··· INPUT MATERIAL

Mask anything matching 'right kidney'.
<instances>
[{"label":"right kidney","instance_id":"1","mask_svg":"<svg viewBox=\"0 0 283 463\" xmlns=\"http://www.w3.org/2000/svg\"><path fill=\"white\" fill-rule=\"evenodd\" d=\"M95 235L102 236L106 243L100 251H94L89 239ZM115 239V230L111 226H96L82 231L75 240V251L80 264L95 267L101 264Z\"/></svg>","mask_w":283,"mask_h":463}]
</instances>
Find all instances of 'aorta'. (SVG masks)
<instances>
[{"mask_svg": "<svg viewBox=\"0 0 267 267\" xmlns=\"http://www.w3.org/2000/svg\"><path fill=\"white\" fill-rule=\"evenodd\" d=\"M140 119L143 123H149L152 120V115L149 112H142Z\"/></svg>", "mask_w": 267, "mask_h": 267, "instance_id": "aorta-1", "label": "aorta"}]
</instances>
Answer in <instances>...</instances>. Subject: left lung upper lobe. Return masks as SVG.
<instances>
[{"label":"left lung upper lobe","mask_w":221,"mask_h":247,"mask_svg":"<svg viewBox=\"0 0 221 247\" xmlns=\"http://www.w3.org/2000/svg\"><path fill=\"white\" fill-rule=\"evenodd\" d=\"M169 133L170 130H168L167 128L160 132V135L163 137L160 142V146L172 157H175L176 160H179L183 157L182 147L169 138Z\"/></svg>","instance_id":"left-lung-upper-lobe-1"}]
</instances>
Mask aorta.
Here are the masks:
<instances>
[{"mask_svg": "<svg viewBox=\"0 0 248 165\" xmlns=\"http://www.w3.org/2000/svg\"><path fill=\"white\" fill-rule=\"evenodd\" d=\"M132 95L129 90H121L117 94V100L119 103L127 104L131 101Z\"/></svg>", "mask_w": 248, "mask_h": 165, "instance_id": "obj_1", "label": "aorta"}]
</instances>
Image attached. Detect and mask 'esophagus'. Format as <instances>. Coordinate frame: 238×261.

······

YOUR GOAL:
Please copy nothing but the lines from the one that holds "Mask aorta." through the last line of the material above, exactly as written.

ANSWER SPACE:
Mask aorta.
Here are the masks:
<instances>
[{"mask_svg": "<svg viewBox=\"0 0 248 165\" xmlns=\"http://www.w3.org/2000/svg\"><path fill=\"white\" fill-rule=\"evenodd\" d=\"M132 95L129 90H121L117 94V100L119 103L127 104L131 101Z\"/></svg>", "mask_w": 248, "mask_h": 165, "instance_id": "obj_1", "label": "aorta"}]
</instances>
Image attached. Detect and mask 'esophagus'. Format as <instances>. Coordinate frame: 238×261.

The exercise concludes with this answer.